It’s winter in Montreal, and the menus are all about meat and more meat: Pork, especially. And pasta and anything else that can warm your insides. Here are a few dishes we love from the winter menus around town right now. Because baby, it’s cold outside…
Pictured above is the roasted cauliflower, salty pork belly and ricotta at Pastaga: The earthiness of cauliflower and the tangy, sharp-soft salt of pork belly warm us to the bone.
Chef Jason Nelsons is almost religious in his devotion to what’s fresh, honest and often organic. He travels the region on Sunday road-trips in search of producers he likes, and the board at Renard Artisan Bistro, his small restaurant on Mont-Royal, lists original dishes that showcase the flavours in a way that elevates them even further.
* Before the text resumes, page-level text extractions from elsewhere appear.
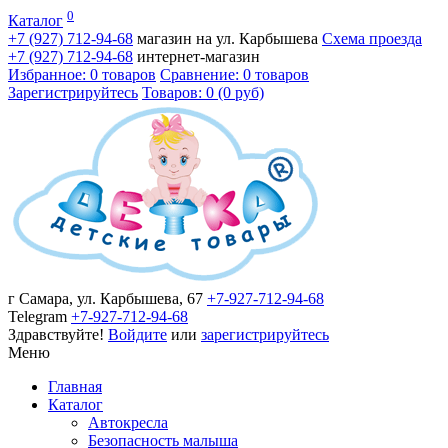
0
Каталог
+7 (927)
712-94-68
магазин на ул. Карбышева
Схема проезда
+7 (927)
712-94-68
интернет-магазин
Избранное: 0 товаров
Сравнение: 0 товаров
Зарегистрируйтесь
Товаров: 0 (0 руб)
г Самара, ул. Карбышева, 67
+7-927-712-94-68
Telegram
+7-927-712-94-68
Здравствуйте!
Войдите
или
зарегистрируйтесь
Меню
Главная
Каталог
Автокресла
Безопасность малыша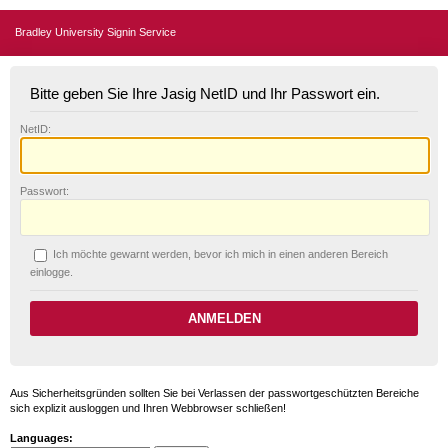
Bradley University Signin Service
Bitte geben Sie Ihre Jasig NetID und Ihr Passwort ein.
N
etID:
P
asswort:
Ich möchte ge
w
arnt werden, bevor ich mich in einen anderen Bereich
einlogge.
Aus Sicherheitsgründen sollten Sie bei Verlassen der passwortgeschützten Bereiche
sich explizit ausloggen und Ihren Webbrowser schließen!
Languages: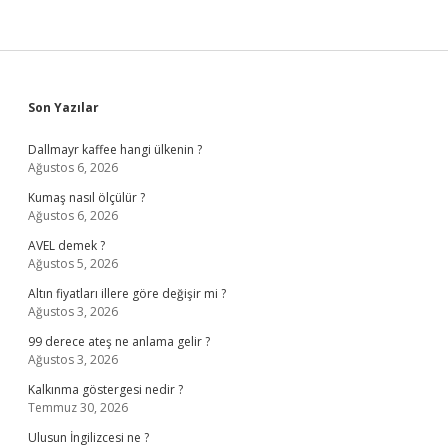
Sidebar
Son Yazılar
Dallmayr kaffee hangi ülkenin ?
Ağustos 6, 2026
Kumaş nasıl ölçülür ?
Ağustos 6, 2026
AVEL demek ?
Ağustos 5, 2026
Altın fiyatları illere göre değişir mi ?
Ağustos 3, 2026
99 derece ateş ne anlama gelir ?
Ağustos 3, 2026
Kalkınma göstergesi nedir ?
Temmuz 30, 2026
Ulusun İngilizcesi ne ?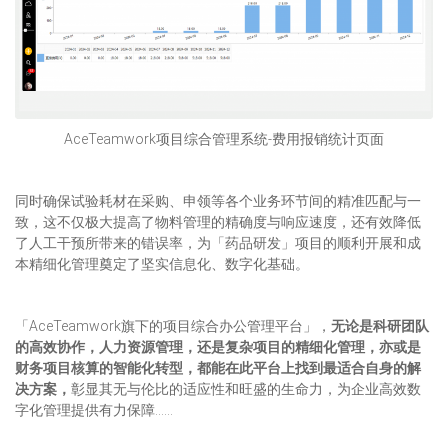
AceTeamwork项目综合管理系统-费用报销统计页面
同时确保试验耗材在采购、申领等各个业务环节间的精准匹配与一
致，这不仅极大提高了物料管理的精确度与响应速度，还有效降低
了人工干预所带来的错误率，为「药品研发」项目的顺利开展和成
本精细化管理奠定了坚实信息化、数字化基础。
「AceTeamwork旗下的项目综合办公管理平台」，
无论是科研团队
的高效协作，人力资源管理，还是复杂项目的精细化管理，亦或是
财务项目核算的智能化转型，都能在此平台上找到最适合自身的解
决方案，
彰显其无与伦比的适应性和旺盛的生命力，为企业高效数
字化管理提供有力保障……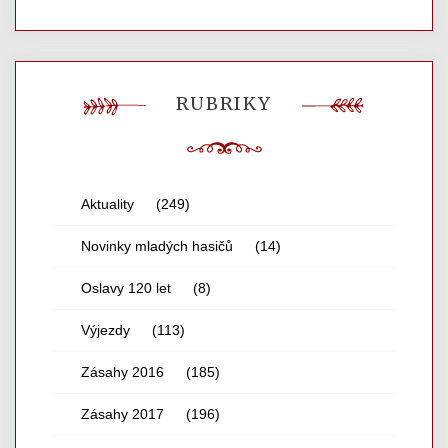
RUBRIKY
Aktuality
(249)
Novinky mladých hasičů
(14)
Oslavy 120 let
(8)
Výjezdy
(113)
Zásahy 2016
(185)
Zásahy 2017
(196)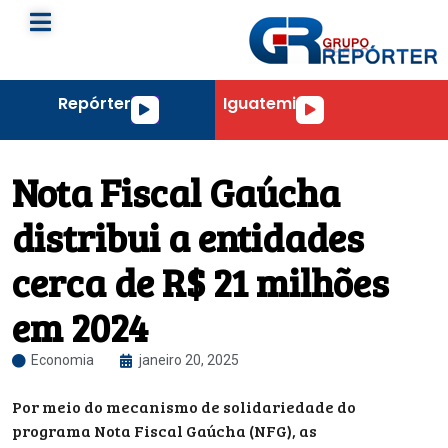
Repórter
Iguatemi
Tocador
Tocador
de
de
áudio
áudio
Nota Fiscal Gaúcha
distribui a entidades
cerca de R$ 21 milhões
em 2024
Economia
janeiro 20, 2025
Por meio do mecanismo de solidariedade do
programa Nota Fiscal Gaúcha (NFG), as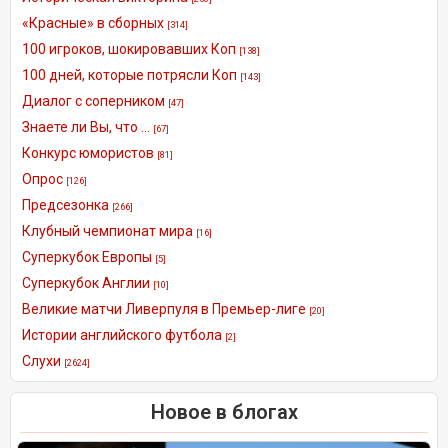
«Красные» в сборных
[314]
100 игроков, шокировавших Коп
[138]
100 дней, которые потрясли Коп
[143]
Диалог с соперником
[47]
Знаете ли Вы, что ...
[67]
Конкурс юмористов
[81]
Опрос
[126]
Предсезонка
[266]
Клубный чемпионат мира
[16]
Суперкубок Европы
[5]
Суперкубок Англии
[10]
Великие матчи Ливерпуля в Премьер-лиге
[20]
Истории английского футбола
[2]
Слухи
[2624]
Новое в блогах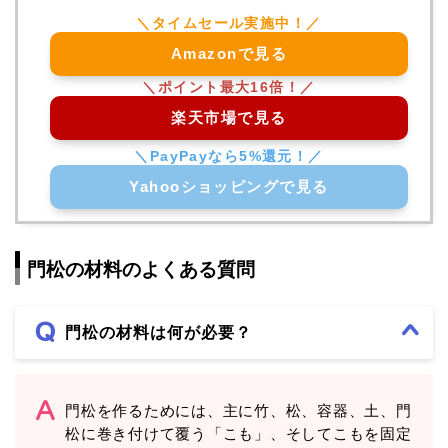
Amazonで見る
楽天市場で見る
Yahooショッピングで見る
門松の材料のよくある質問
門松の材料は何が必要？
門松を作るためには、主に竹、松、容器、土、門
松に巻き付けて覆う「こも」、そしてこもを固定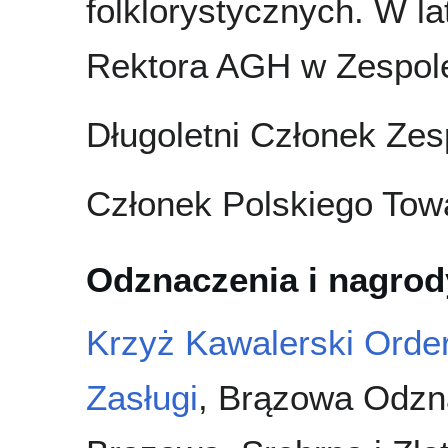
folklorystycznych. W l
Rektora AGH w Zespole
Długoletni Członek Zes
Członek Polskiego Tow
Odznaczenia i nagrod
Krzyż Kawalerski Orde
Zasługi
, Brązowa Odzna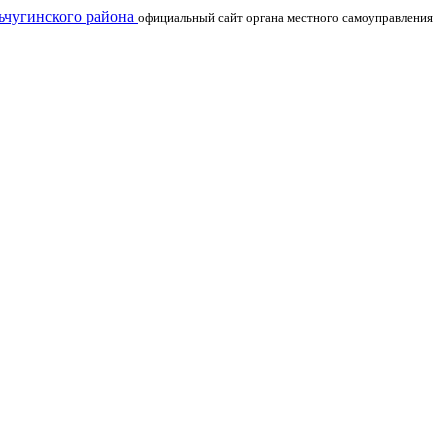
чугинского района
официальный сайт органа местного самоуправления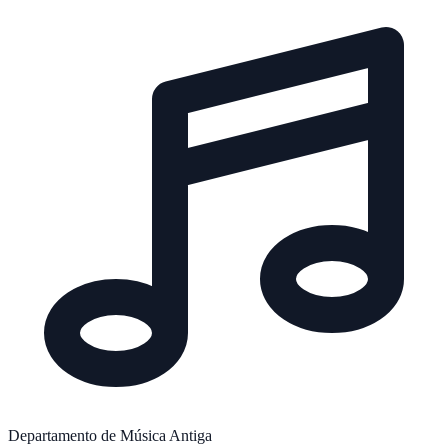
Departamento de Música Antiga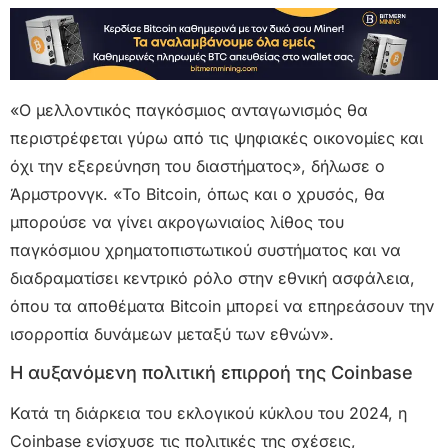
«Ο μελλοντικός παγκόσμιος ανταγωνισμός θα
περιστρέφεται γύρω από τις ψηφιακές οικονομίες και
όχι την εξερεύνηση του διαστήματος», δήλωσε ο
Άρμστρονγκ. «Το Bitcoin, όπως και ο χρυσός, θα
μπορούσε να γίνει ακρογωνιαίος λίθος του
παγκόσμιου χρηματοπιστωτικού συστήματος και να
διαδραματίσει κεντρικό ρόλο στην εθνική ασφάλεια,
όπου τα αποθέματα Bitcoin μπορεί να επηρεάσουν την
ισορροπία δυνάμεων μεταξύ των εθνών».
Η αυξανόμενη πολιτική επιρροή της Coinbase
Κατά τη διάρκεια του εκλογικού κύκλου του 2024, η
Coinbase ενίσχυσε τις πολιτικές της σχέσεις,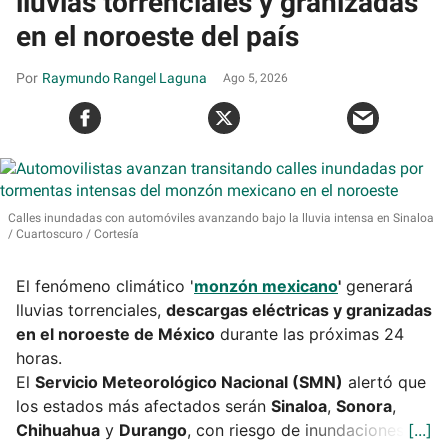
lluvias torrenciales y granizadas
en el noroeste del país
Raymundo Rangel Laguna
Ago 5, 2026
Calles inundadas con automóviles avanzando bajo la lluvia intensa en Sinaloa
Cuartoscuro / Cortesía
El fenómeno climático '
monzón mexicano
'
generará
lluvias torrenciales,
descargas eléctricas y granizadas
en el noroeste de México
durante las próximas 24
horas.
El
Servicio Meteorológico Nacional (SMN)
alertó que
los estados más afectados serán
Sinaloa
,
Sonora
,
Chihuahua
y
Durango
, con riesgo de inundaciones.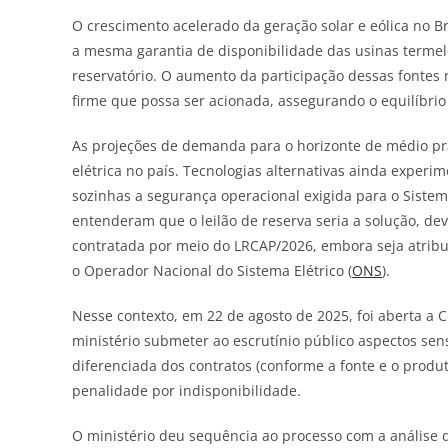
O crescimento acelerado da geração solar e eólica no Bra
a mesma garantia de disponibilidade das usinas termel
reservatório. O aumento da participação dessas fontes 
firme que possa ser acionada, assegurando o equilíbri
As projeções de demanda para o horizonte de médio pr
elétrica no país. Tecnologias alternativas ainda expe
sozinhas a segurança operacional exigida para o Sistem
entenderam que o leilão de reserva seria a solução, deve
contratada por meio do LRCAP/2026, embora seja atribu
o Operador Nacional do Sistema Elétrico (
ONS
).
Nesse contexto, em 22 de agosto de 2025, foi aberta a C
ministério submeter ao escrutínio público aspectos sens
diferenciada dos contratos (conforme a fonte e o produ
penalidade por indisponibilidade.
O ministério deu sequência ao processo com a análise d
Sweetbreads never tasted so good in this town.
Tourtière is traditional Quebec meat-pie made of a meat mix that often includes pork and spices; this one made by Michelle Marek and Seth Gabrielese at Foodlab is adorned with a small, perfect pastry snowflake that tasted especially sweet and flaky. Michelle and Seth have organized a special set of holiday menus, Les Grandes tablées, which set menus for groups of six people or more – a great place to meet with family or friends over the holidays.
Speaking of pork, Lawrence Restaurant’s wintry Quebec-raised pork chop with braised radicchio and local apples, a signature dish which is always salted and sweet enough to warm even the chilliest bones. Apples are bountiful in Quebec, and cooks can count on them all winter long to sweeten the deal.
Speaking of root cellar-produce, Nora Gray has a mean handmade beet and gorgonzola ravioli on their December menu, as well as some rabbit saddle and tripe that’s recommended.